On Tue, Nov 27, 2012 at 11:27 AM, Jeff Layton <[email protected]> wrote:
> On Tue, 27 Nov 2012 08:58:41 -0500
> "Matthew M. DeLoera" <[email protected]> wrote:
>
>> I'm testing in an older kernel - 2.6.15-55-386. While mount sits and waits, 
>> I see cifsoplockd and cifsnotifyd, but no cifsd. And no /proc/PID/stack for 
>> either. When I kill mount -a, both of those cifs daemons remain running 
>> (both sleeping).
>>
>> I then tried later 2.6.24-24-generic kernel and got same behavior.
>>
>> Either way, for the record, cifsnotifyd was already running. Once I started 
>> mount, then cifsoplockd started.
>>
>> Now in an even newer kernel, 2.6.32-15.generic, I get much quicker timeout - 
>> just over 30 seconds.
>>
>> I still have to work with the older kernels I mentioned, though I'm glad to 
>> see the behavior in 32-15. And FYI, I never saw cifsd running in 32-15.
>>
>> Agreed about kill -9. It seems like cifs timeout behavior must have changed 
>> along the way, but my kernels span about 6 years, so that doesn't surprise 
>> me. But since I am still stuck with the older kernels I mentioned, is there 
>> something better that I could do, or just settle for kill -9 and allow 
>> enough time for newer kernels to timeout? Is there a way that I might be 
>> able to detect what timeout value I might expect?
>>
>> Cheers,
>> - Matthew
>>
>>
>
> Strange...cifsd is the demultiplex thread that handles the receive
> path. It usually also handles connecting the socket, but I don't recall
> if that was always the case as far back as 2.6.15...

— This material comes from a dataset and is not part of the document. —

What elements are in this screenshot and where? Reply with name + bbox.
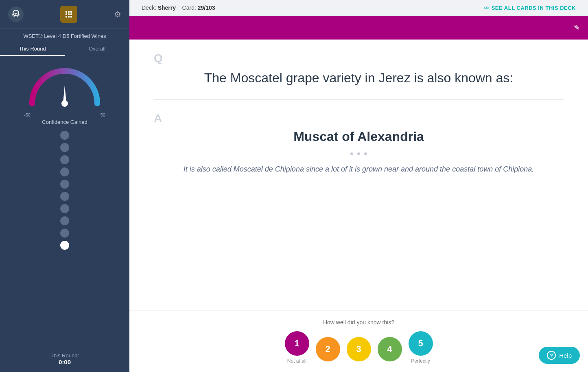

The socket connection is made in the thread executing the mount.
Basically we called ipv4_connect or ipv6_connect, which created the socket
then connected to the ip address (which presumably hangs in your case)
then set the rcvtimeout to 7 seconds
(then set the send and rcvbuf sizes) then sent the negotiate, then
returned and launched cifsd which listens and processes responses
from the server

cifsnotifyd and cifsoplockd are not going to be there in 2.6.32,
but are there in 2.6.24 (and don't really matter for this

> In any case, I think your choices boil down to backporting patches to
> lower the timeouts, or somehow working around the problem in userspace.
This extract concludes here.